It is interesting that Pontius Pilate of all people gets immortalized in both the Apostles Creed and the Nicene Creed.
Jesus knew his life was on the line. If there was a time to preserve it, this was that time. He was in trouble for who he was, as much as for what he was doing. Imagine if he had told Pilate that in exchange for his life he was ready to stop what he was doing that got him here. If Jesus meant it, it would have been an abandonment of his entire three-year mission and a repudiation and invalidation of his message about the Kingdom of Heaven. Just to save his own skin — which isn’t to say that any of us wouldn’t do far worse. Picture 40-50 years later a young lad of about 12, walking up and asking, “Didn’t you used to be that Jesus of Nazareth they still sometimes talk about?”

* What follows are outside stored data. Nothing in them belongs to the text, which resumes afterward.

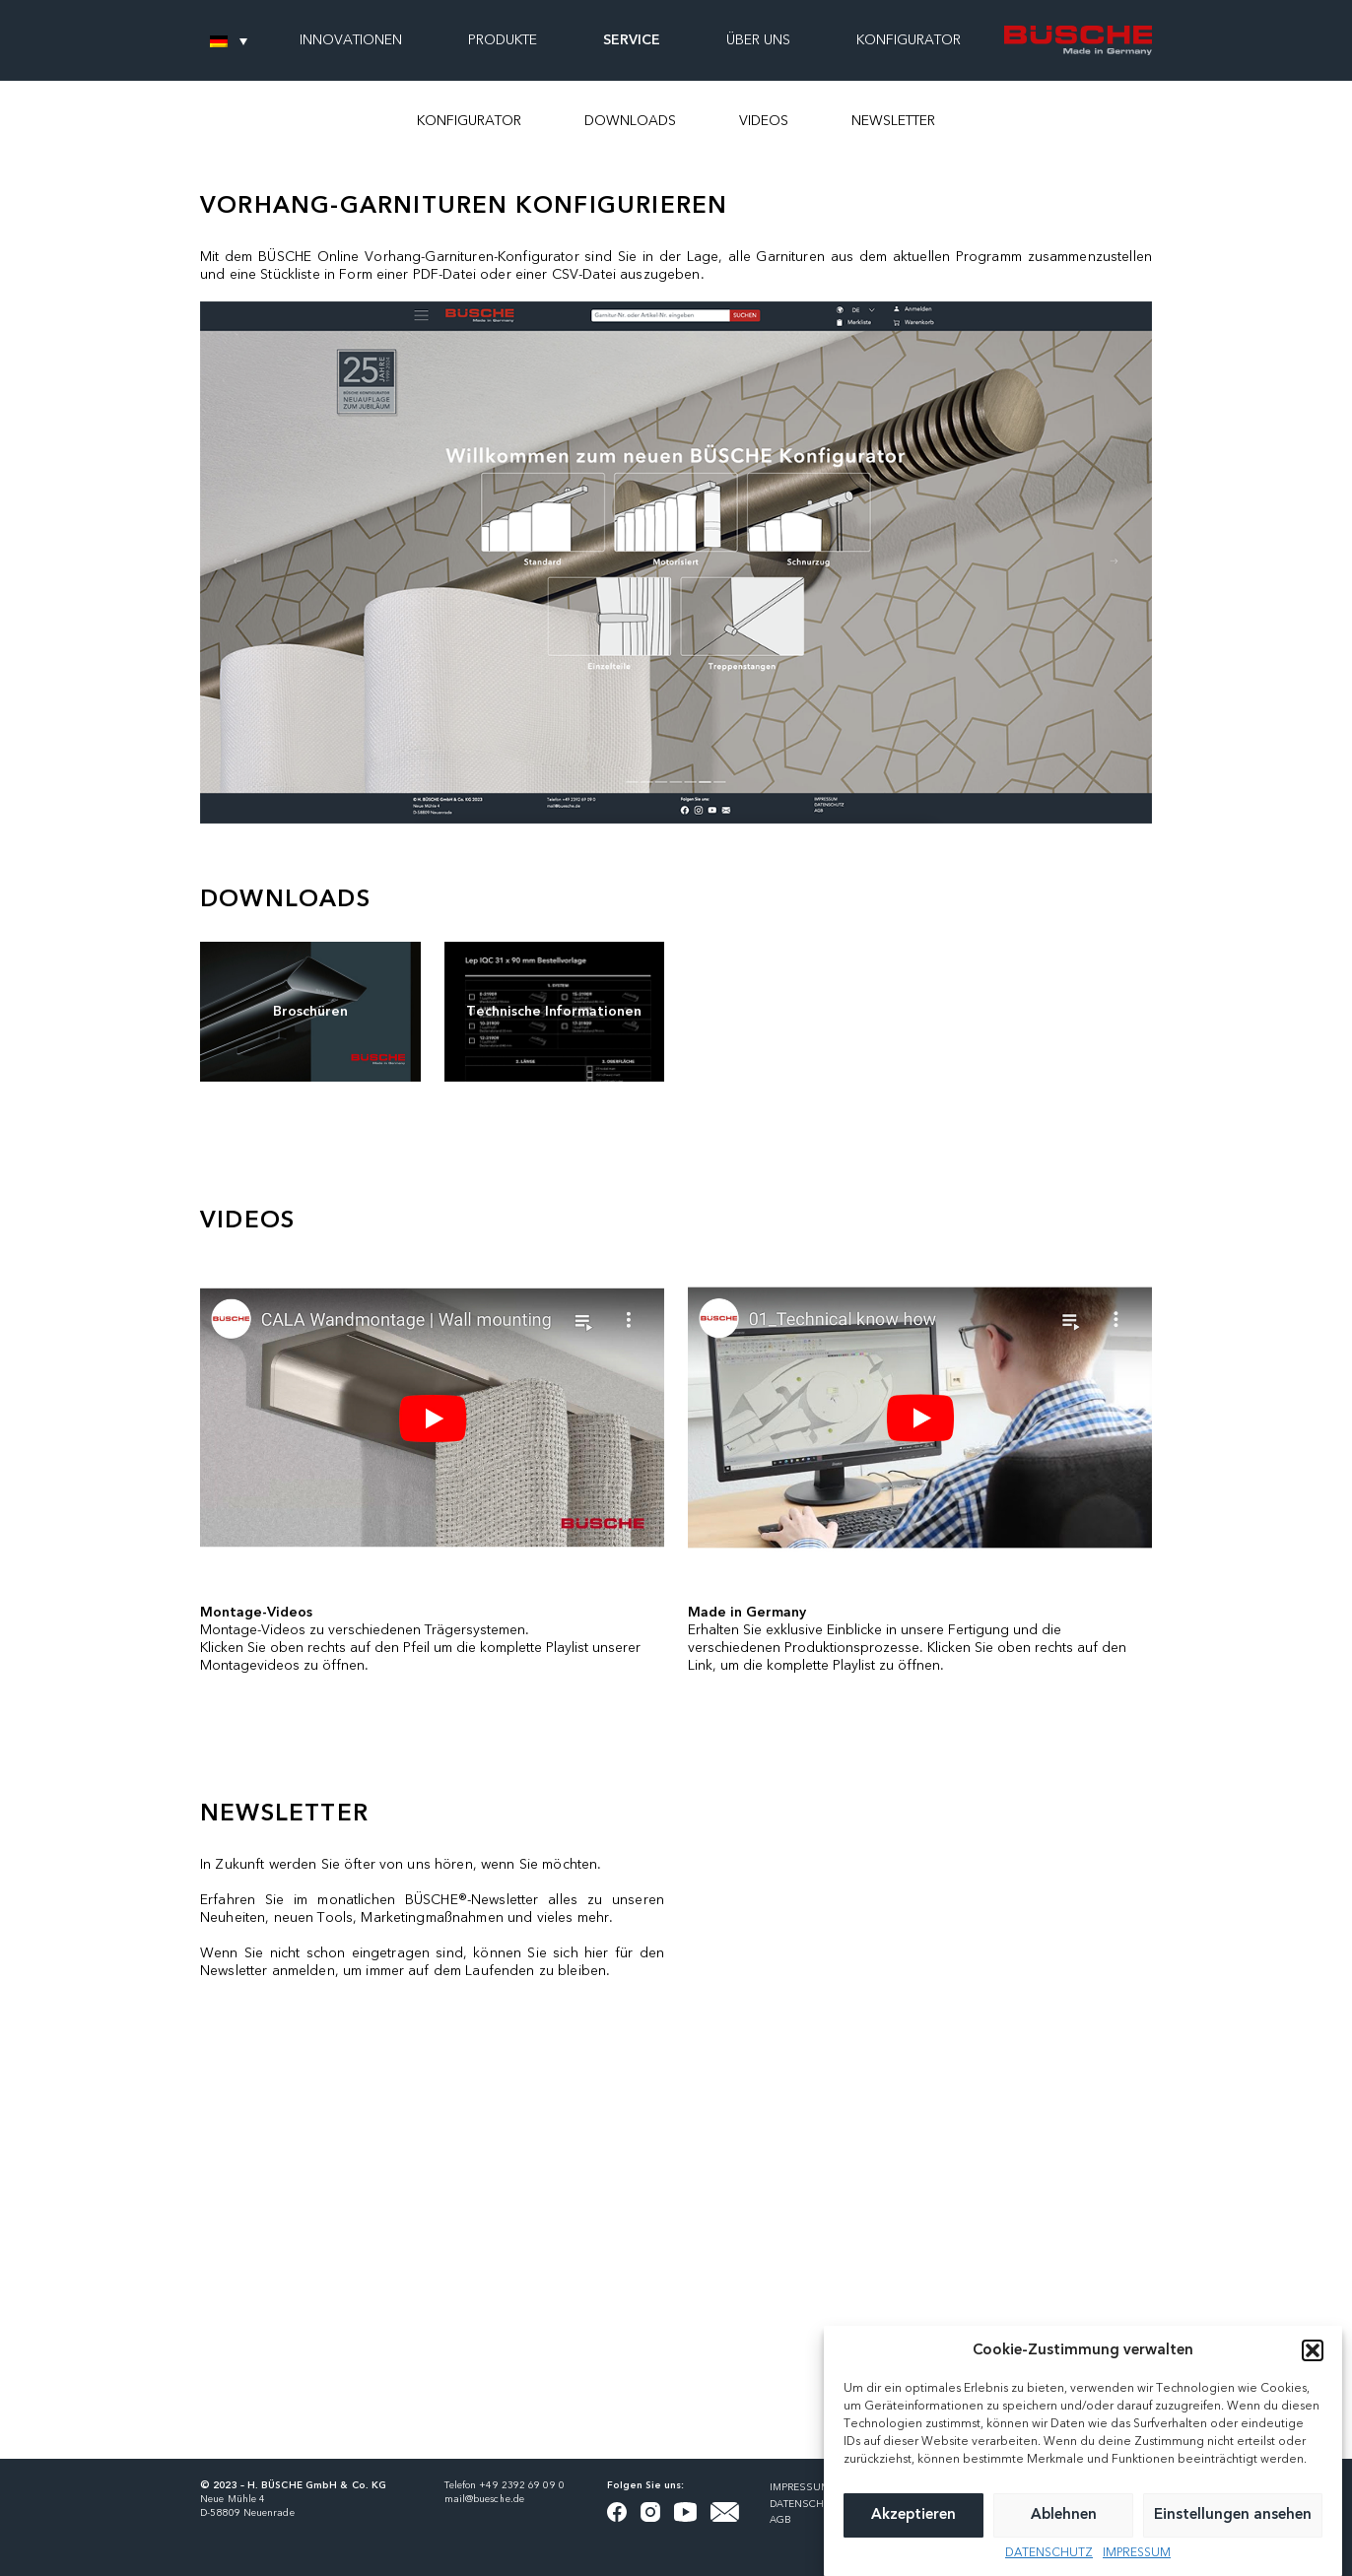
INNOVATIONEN (351, 40)
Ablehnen (1064, 2515)
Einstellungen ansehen (1233, 2515)
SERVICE (631, 40)
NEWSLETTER (893, 121)
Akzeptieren (913, 2515)
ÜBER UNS (758, 40)
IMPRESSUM (1137, 2553)
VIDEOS (763, 121)
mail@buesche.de (484, 2499)
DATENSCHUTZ (1049, 2553)
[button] (1312, 2350)
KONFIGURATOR (469, 121)
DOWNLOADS (630, 121)
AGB (780, 2520)
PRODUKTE (502, 40)
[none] (228, 40)
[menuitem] (228, 40)
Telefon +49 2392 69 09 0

Or what if Jesus said to himself that it was justified to lie to Pilate so that he could keep up his mission underground? There’s a chance that eventually he would have been back in front of Pilate or his successor. But wasn’t it worth the chance?
But once again, this was less about his activities than about his identity. The escape routes available to him would have been a denial of his identity.
When his life was on the line, Jesus chose to speak about the Truth, not to deny it. Either of the aforementioned avenues of escape would have denied the truth of who Jesus was and is: the Way, the Truth, and the Life. He wasn’t about to choose a way that denied the truth in order to spare his merely biological life (bios). He freely chose a way that acknowledged the truth of his identity and therefore did not violate his non-biological life (zoë).
And in doing so, his free obedience to that truth about his relationship to God the Father undid Adam’s disobedience … and it secured our shot at salvation.